▸ **Assigned task**:
Scan the lines below for the word "Guardia". Copy each line you find it in.

▸ **The data**:
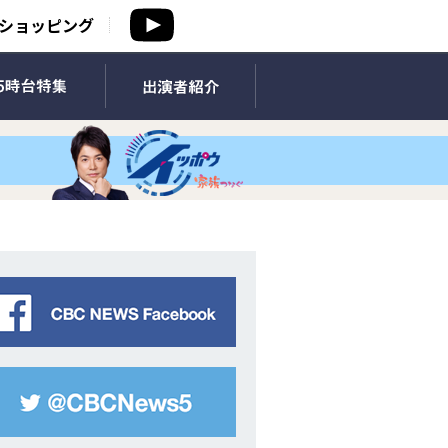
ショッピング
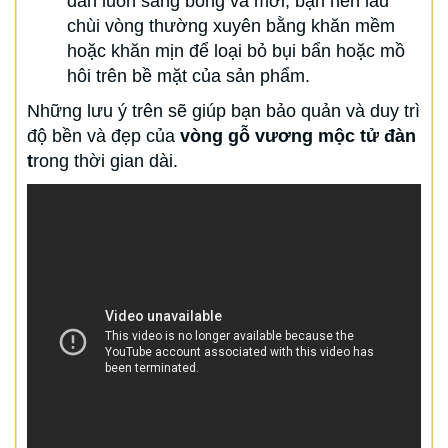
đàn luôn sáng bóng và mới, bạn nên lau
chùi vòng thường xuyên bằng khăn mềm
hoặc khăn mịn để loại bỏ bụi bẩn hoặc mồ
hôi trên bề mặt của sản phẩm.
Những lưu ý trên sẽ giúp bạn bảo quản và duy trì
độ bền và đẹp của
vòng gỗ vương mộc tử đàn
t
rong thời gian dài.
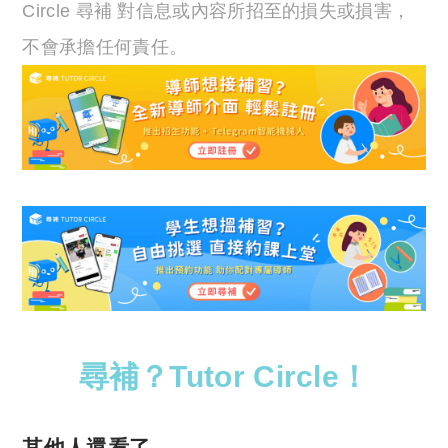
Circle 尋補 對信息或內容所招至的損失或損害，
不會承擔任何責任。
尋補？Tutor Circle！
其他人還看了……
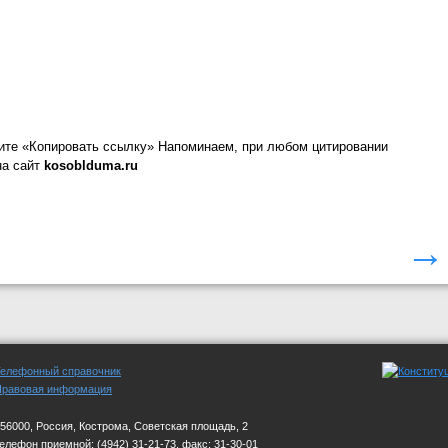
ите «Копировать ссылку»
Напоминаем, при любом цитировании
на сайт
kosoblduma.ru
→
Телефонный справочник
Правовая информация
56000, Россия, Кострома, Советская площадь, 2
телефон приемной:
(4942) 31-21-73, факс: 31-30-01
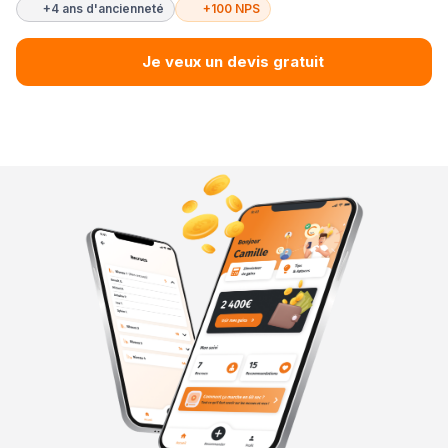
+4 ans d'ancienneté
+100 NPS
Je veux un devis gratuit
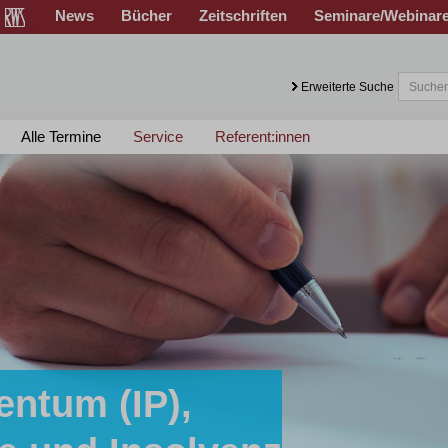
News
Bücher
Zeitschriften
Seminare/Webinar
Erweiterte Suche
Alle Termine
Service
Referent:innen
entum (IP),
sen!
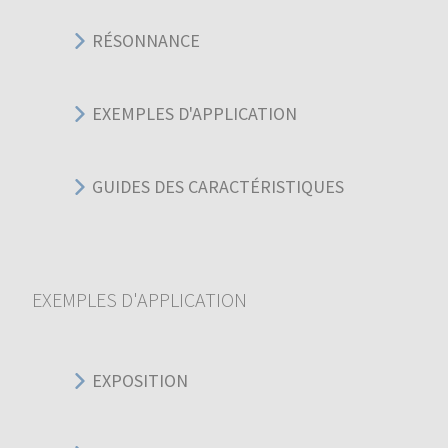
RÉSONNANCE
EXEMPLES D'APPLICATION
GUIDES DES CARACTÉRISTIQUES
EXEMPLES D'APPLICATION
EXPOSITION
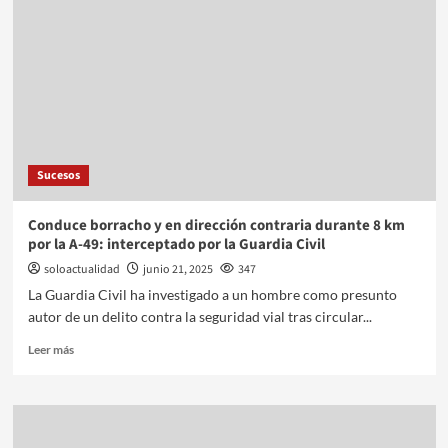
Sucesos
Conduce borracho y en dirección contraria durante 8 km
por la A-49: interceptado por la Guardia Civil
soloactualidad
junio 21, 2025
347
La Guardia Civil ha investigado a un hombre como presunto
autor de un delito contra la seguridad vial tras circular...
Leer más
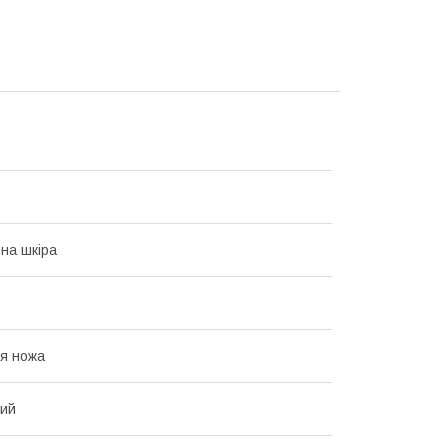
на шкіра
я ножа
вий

▸ **Reply to the exercise**:
por la A-49: interceptado por la Guardia Civil
La Guardia Civil ha investigado a un hombre como presunto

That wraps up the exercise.